Foertsch discussed the challenges of creating both recognizably human art and architecture, as well as alien shapes, and the process of blending the two together as the game progresses. One major challenge for the art team, explained, was making people who looked like, well, people. Though the game generates soldier appearances to begin with, players can then customize the names, racial appearances, and styles of their quads however they wish.
I remarked that in the game as I had seen it so far, I noticed a compelling racial diversity among the soldiers, and assumed it was intentional. Foertsch agreed, and added, "We spent a lot of time on the women. When Jake [Solomon, lead designer] and I thought, how are we going to... We want this to feel diverse. We want this to feel worldwide. Just having dudes that have tinted skin [won't work]. Each one is more than just tinted skin. We tried to push [facial structures and] features to be ethnically correct."
The soldiers of XCOM are drawn from over a dozen member nations worldwide, across continents. The team wanted the racial diversity of the world to be represented by more than just, well, a skin change. And half the world's population are women, a group too big to ignore.
Foertsch: "We want this to feel worldwide. Just having dudes that have tinted skin [won't work]."
"Half of [diversity] is getting women in the game," Foertsch said. "So we've worked out some black magic on the rig end so we have only one set of animations, for the most part. But women have a different run, things where you notice... We were actually able to [make] women where we don't have to hide the fact that they're using a male physique with shoulder pads. That was really important to us. So they have, like, shoulders that look like women's shoulders. They still look badass! But we didn't have to put them in a thong and high heels."

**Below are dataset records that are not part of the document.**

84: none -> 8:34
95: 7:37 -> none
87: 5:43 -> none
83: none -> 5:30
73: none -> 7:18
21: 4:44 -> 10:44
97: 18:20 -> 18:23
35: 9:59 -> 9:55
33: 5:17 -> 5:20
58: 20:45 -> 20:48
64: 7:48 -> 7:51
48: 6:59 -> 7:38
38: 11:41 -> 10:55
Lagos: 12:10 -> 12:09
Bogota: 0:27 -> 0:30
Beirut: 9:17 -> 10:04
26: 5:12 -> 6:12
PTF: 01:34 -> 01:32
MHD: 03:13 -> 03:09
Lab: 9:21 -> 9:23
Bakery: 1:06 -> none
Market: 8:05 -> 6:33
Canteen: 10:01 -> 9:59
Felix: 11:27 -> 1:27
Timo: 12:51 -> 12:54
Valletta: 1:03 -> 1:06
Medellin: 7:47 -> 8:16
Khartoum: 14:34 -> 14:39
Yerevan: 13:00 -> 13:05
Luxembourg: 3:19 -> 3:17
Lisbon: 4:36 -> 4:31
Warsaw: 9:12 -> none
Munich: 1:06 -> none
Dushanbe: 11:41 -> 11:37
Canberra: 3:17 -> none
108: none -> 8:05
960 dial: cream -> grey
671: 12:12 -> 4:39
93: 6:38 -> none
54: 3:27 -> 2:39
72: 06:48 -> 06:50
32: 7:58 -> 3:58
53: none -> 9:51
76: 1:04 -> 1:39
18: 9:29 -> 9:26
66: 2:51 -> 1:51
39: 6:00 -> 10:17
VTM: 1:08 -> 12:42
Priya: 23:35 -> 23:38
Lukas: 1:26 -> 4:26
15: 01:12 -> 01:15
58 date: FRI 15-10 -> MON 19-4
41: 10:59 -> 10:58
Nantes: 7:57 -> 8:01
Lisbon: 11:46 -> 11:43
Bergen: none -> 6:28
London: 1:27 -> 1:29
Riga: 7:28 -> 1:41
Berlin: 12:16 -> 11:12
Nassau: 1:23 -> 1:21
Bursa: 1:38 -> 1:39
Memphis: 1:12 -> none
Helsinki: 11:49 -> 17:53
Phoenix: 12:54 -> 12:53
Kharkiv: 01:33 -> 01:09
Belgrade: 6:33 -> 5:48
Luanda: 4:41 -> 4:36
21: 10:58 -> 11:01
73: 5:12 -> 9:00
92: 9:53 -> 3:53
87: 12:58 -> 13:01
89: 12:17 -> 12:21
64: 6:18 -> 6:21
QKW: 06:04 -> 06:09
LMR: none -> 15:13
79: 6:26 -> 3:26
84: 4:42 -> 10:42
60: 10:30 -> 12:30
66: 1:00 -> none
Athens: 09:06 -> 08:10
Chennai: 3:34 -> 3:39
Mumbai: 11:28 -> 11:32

He trailed off for a moment, clearly thinking. "That was something that we really... I have two daughters now. Jake has a daughter. And I don't think either one of us really wanted to go down that road. That's just not who we are."
"We just didn't want to play with that lowest common denominator," Foertsh concluded. "I'm very proud of the fact that we actually got women into the game that look like women."
Whether or not women and female characters are an afterthought in the development of many games, they certainly feel like it. While body types are still limited by the need of the soldiers to be soldiers, that the team put effort into making sure its human soldiers actually represent the breadth of the human race they're trying to preserve and save is commendable.